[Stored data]
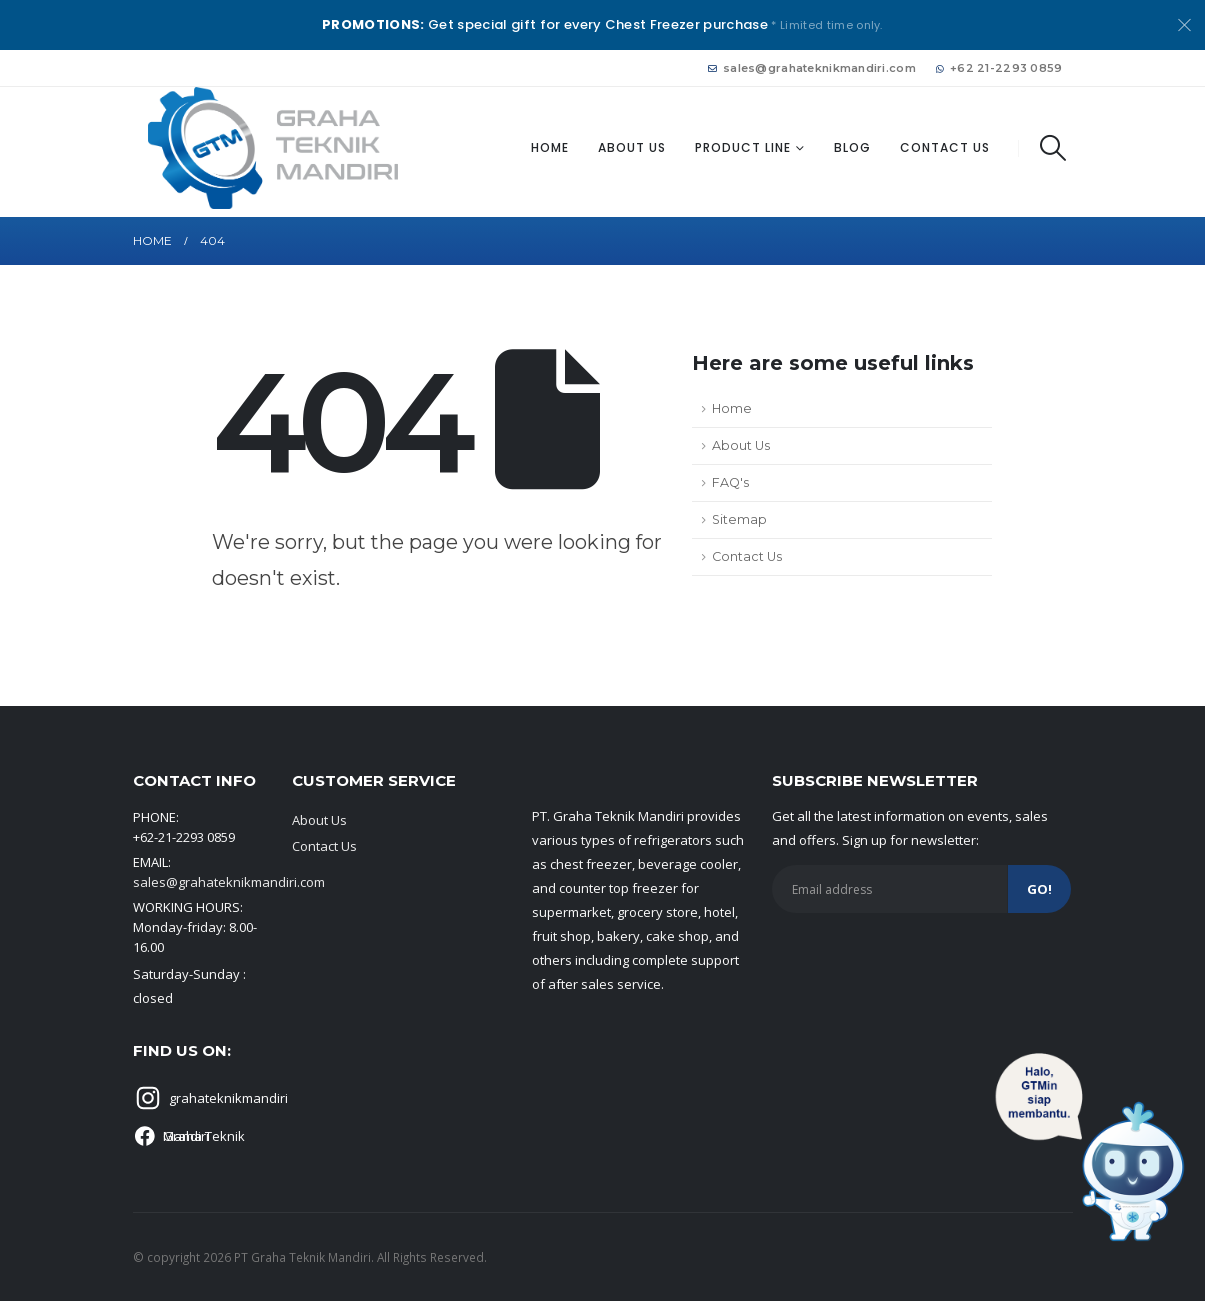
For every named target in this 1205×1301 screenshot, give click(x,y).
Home (550, 147)
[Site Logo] (273, 148)
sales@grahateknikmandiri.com (812, 68)
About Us (632, 147)
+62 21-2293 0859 (999, 68)
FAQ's (730, 482)
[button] (1053, 148)
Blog (852, 147)
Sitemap (739, 519)
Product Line (743, 147)
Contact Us (945, 147)
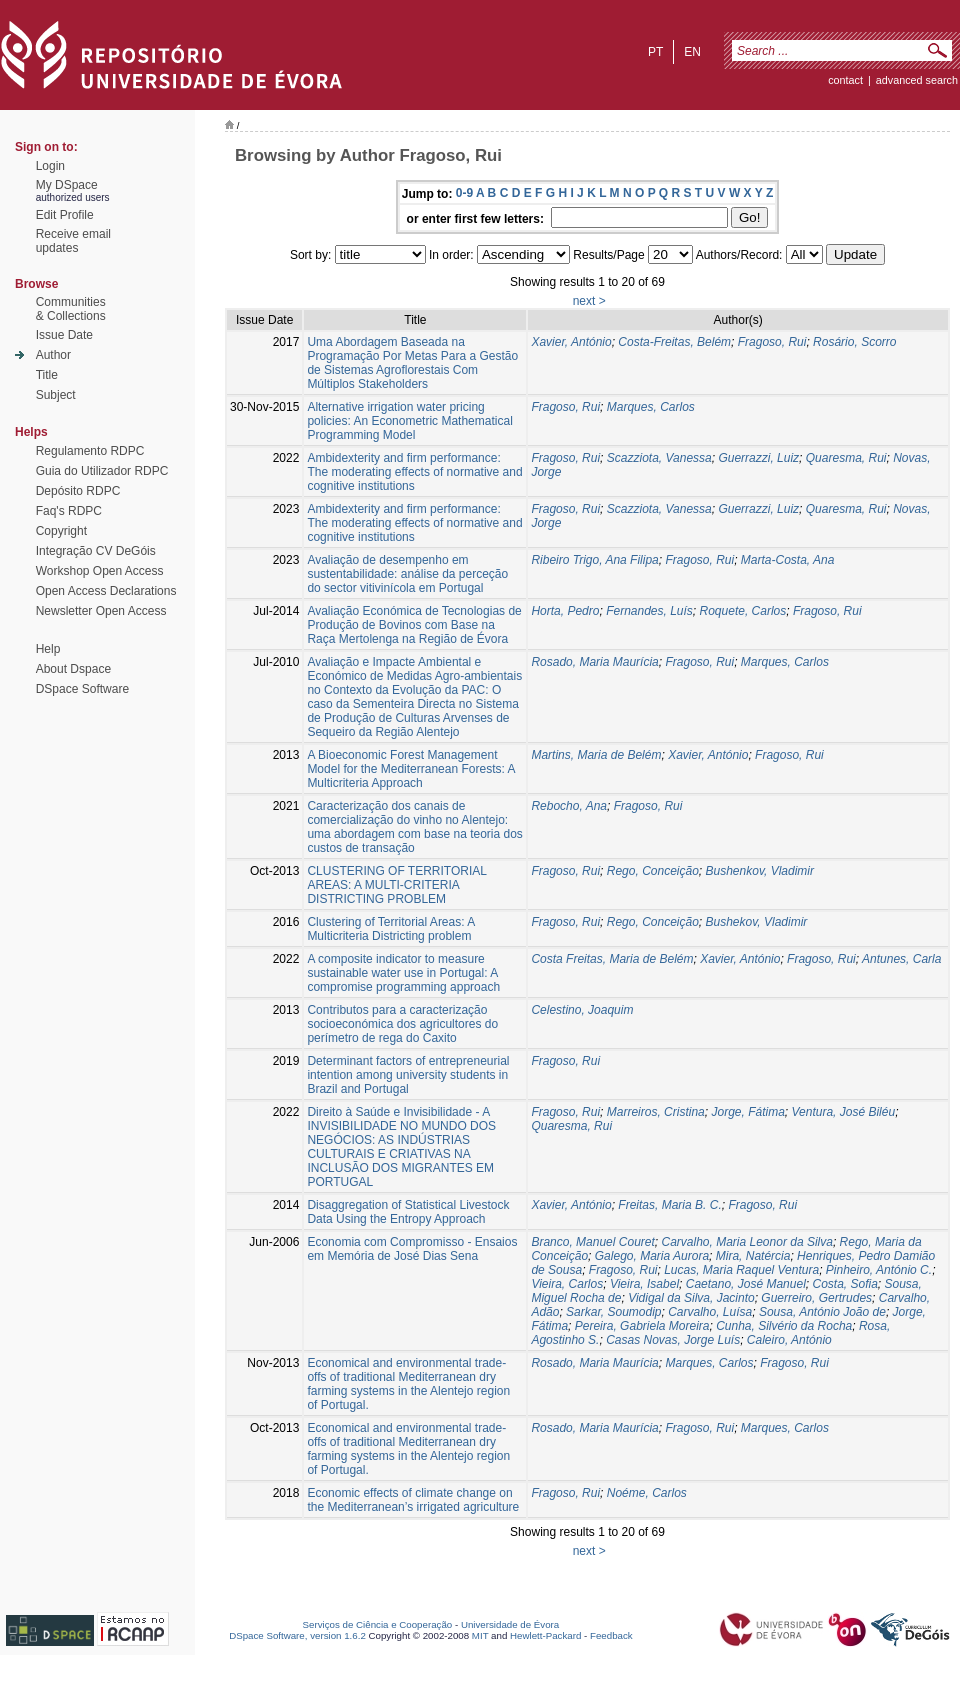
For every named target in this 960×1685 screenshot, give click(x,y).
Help (48, 649)
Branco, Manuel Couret (592, 1242)
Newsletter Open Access (101, 611)
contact (845, 80)
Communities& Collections (71, 309)
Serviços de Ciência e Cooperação (378, 1624)
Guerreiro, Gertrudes (816, 1298)
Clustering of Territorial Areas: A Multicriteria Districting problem (390, 929)
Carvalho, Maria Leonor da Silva (746, 1242)
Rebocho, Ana (569, 806)
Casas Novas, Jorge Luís (673, 1340)
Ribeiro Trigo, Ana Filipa (594, 560)
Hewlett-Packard (545, 1635)
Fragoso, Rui (772, 342)
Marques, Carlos (651, 407)
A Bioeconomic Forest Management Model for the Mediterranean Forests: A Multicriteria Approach (410, 769)
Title (47, 375)
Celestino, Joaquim (582, 1010)
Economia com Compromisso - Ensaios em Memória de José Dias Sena (412, 1249)
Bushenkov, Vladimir (760, 871)
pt (655, 52)
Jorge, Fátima (747, 1112)
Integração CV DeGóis (96, 551)
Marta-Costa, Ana (788, 560)
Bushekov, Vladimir (757, 922)
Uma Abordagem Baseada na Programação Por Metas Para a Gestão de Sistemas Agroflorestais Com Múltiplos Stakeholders (412, 363)
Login (50, 166)
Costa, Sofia (844, 1284)
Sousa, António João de (822, 1312)
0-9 (464, 193)
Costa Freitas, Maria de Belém (612, 959)
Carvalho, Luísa (710, 1312)
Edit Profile (65, 215)
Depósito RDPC (78, 491)
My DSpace (67, 185)
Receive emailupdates (73, 241)
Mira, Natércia (753, 1256)
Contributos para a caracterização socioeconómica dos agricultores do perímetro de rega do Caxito (402, 1024)
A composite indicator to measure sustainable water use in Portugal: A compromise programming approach (403, 973)
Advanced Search (917, 80)
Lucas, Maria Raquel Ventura (741, 1270)
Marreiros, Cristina (656, 1112)
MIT (480, 1635)
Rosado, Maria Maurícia (594, 662)
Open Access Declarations (106, 591)
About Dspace (73, 669)
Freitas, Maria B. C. (669, 1205)
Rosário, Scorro (854, 342)
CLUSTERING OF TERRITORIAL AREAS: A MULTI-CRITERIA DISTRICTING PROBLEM (396, 885)
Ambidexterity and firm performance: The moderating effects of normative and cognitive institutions (414, 472)
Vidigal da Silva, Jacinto (691, 1298)
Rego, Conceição (653, 871)
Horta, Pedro (565, 611)
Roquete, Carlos (743, 611)
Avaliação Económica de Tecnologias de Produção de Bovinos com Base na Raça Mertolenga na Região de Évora (414, 625)
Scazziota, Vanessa (659, 458)
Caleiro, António (789, 1340)
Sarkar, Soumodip (613, 1312)
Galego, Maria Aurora (652, 1256)
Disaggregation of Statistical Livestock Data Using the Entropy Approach (408, 1212)
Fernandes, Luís (649, 611)
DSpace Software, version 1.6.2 (297, 1635)
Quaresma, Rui (846, 458)
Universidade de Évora (510, 1624)
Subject (56, 395)
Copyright (61, 531)
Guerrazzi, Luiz (758, 458)
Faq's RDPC (69, 511)
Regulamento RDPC (90, 451)
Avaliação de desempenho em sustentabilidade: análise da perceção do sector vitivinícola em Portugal (407, 574)
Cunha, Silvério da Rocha (784, 1326)
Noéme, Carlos (647, 1493)
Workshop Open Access (100, 571)
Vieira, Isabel (644, 1284)
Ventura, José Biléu (844, 1112)
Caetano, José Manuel (746, 1284)
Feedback (611, 1635)
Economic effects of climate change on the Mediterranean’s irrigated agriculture (413, 1500)
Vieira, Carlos (567, 1284)
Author (53, 355)
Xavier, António (571, 342)
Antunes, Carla (901, 959)
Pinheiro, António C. (879, 1270)
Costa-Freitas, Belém (674, 342)
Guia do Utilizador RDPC (102, 471)
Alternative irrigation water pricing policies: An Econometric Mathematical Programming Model (409, 421)
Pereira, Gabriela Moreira (642, 1326)
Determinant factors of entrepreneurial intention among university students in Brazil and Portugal (408, 1075)
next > (589, 301)
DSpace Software (82, 689)
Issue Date (64, 335)
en (692, 52)
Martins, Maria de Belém (596, 755)
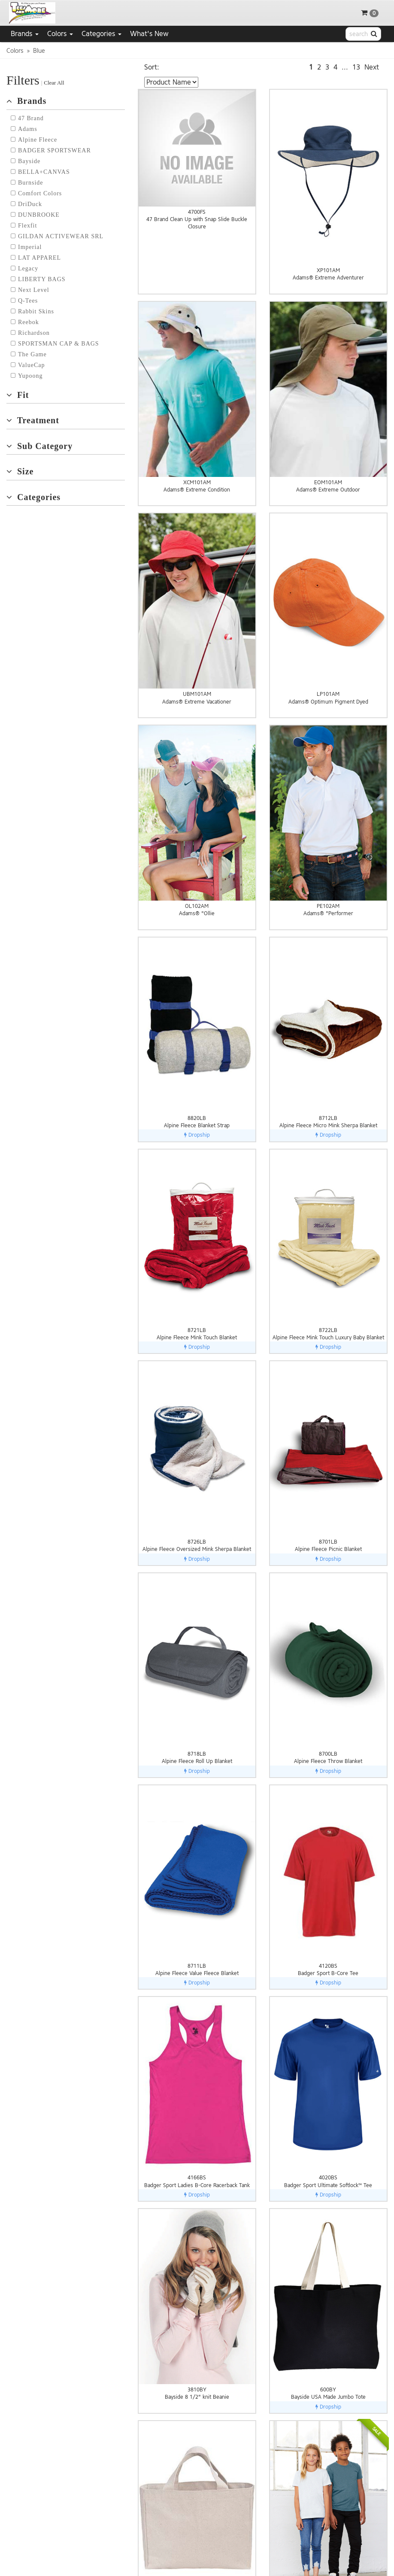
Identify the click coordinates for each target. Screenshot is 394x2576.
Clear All (54, 82)
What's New (149, 33)
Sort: (151, 67)
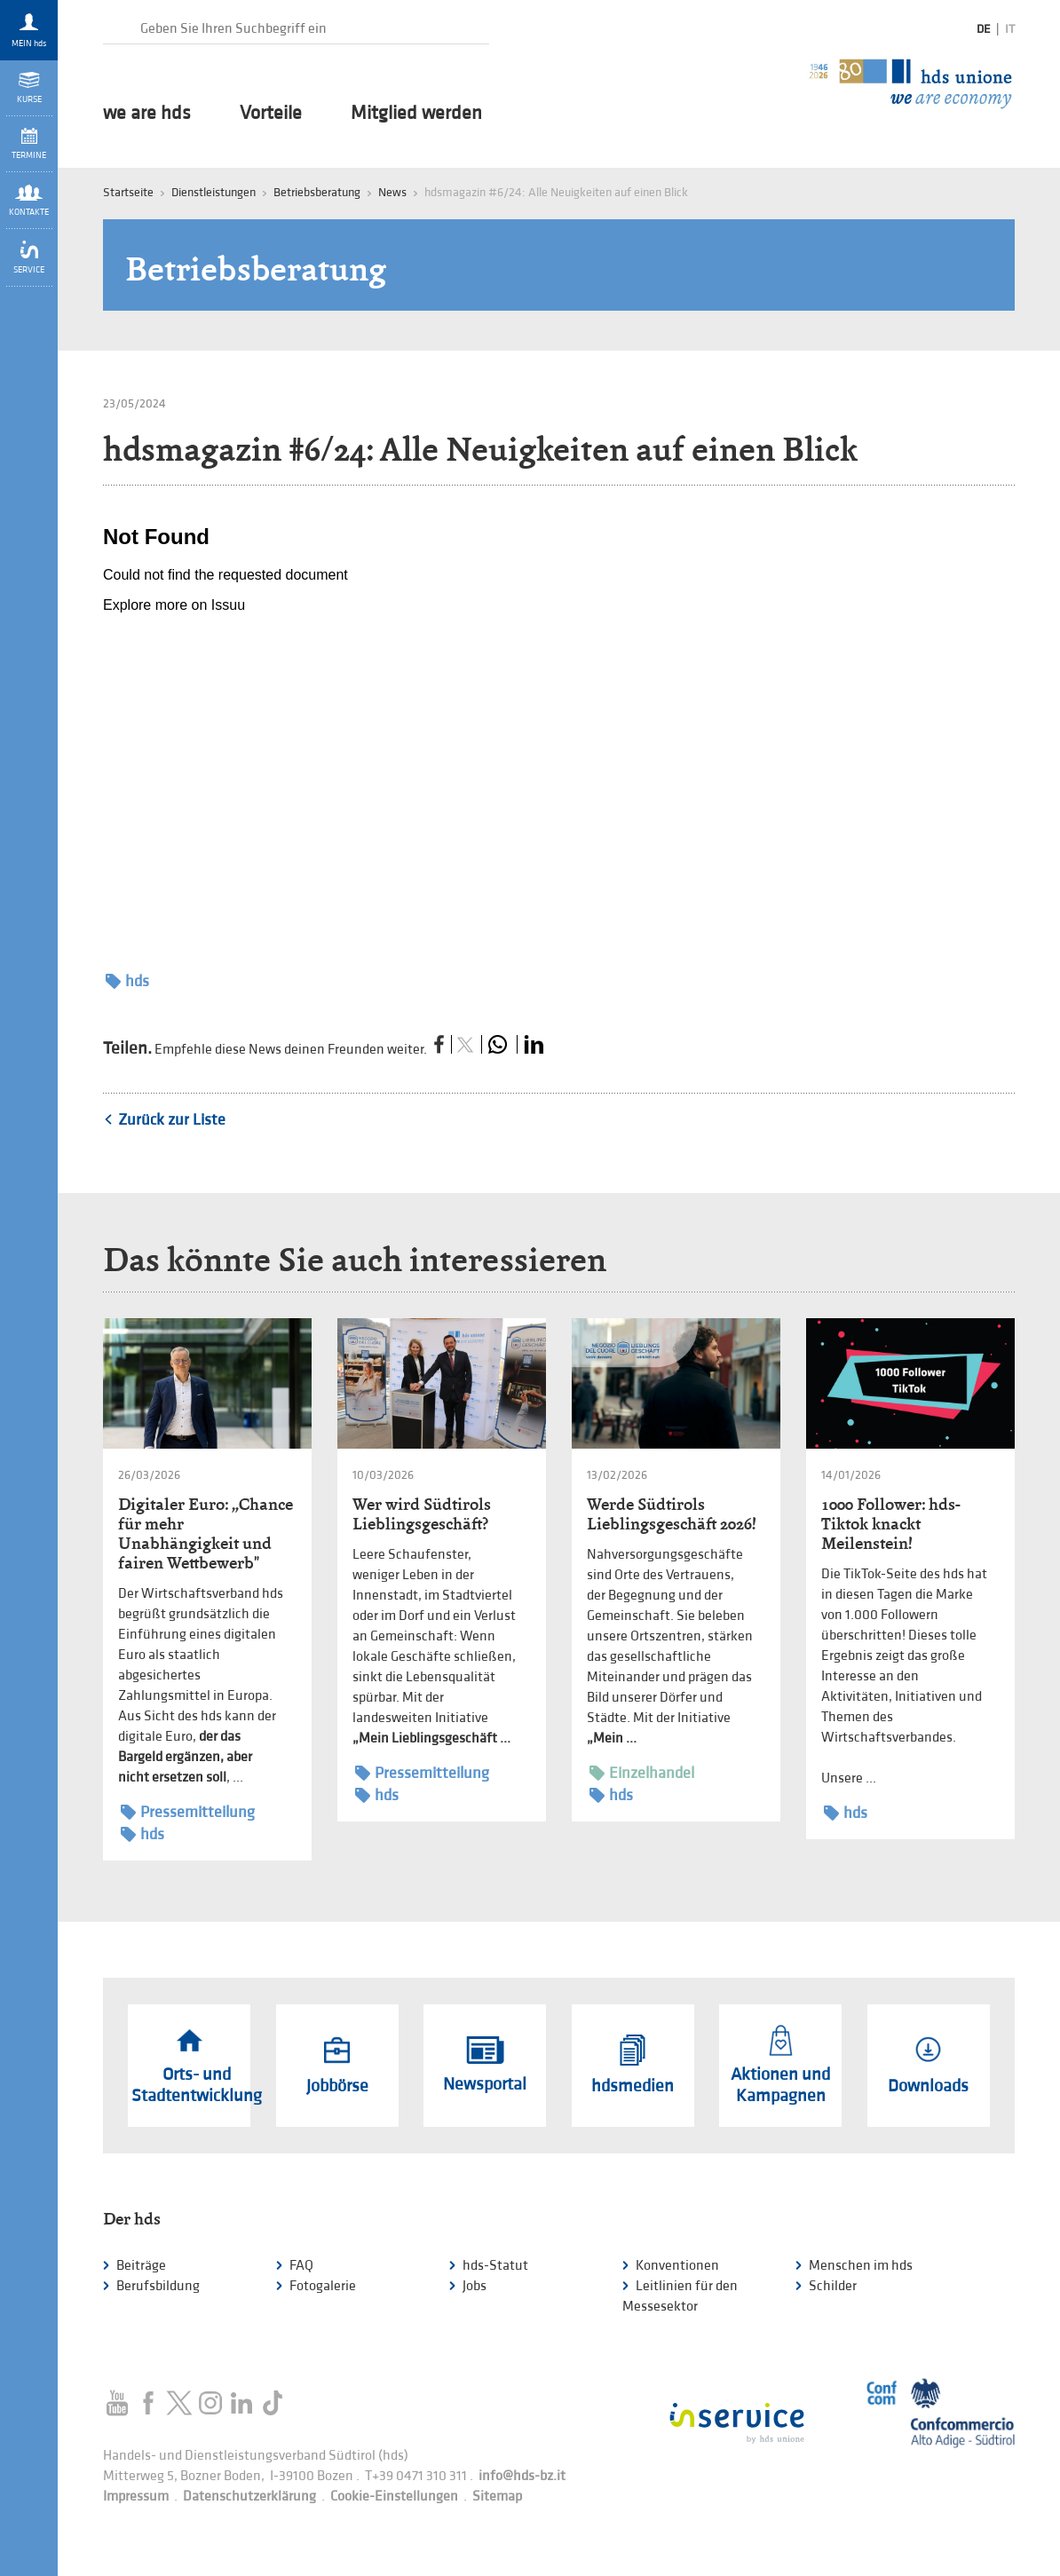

### TASK REQUIREMENTS
Pull out the lines above in which the word "effects" appears.

### PROBLEM SOLUTION
Ambidexterity and firm performance: The moderating effects of normative and cognitive institutions (414, 472)
Economic effects of climate change on the Mediterranean’s irrigated agriculture (413, 1500)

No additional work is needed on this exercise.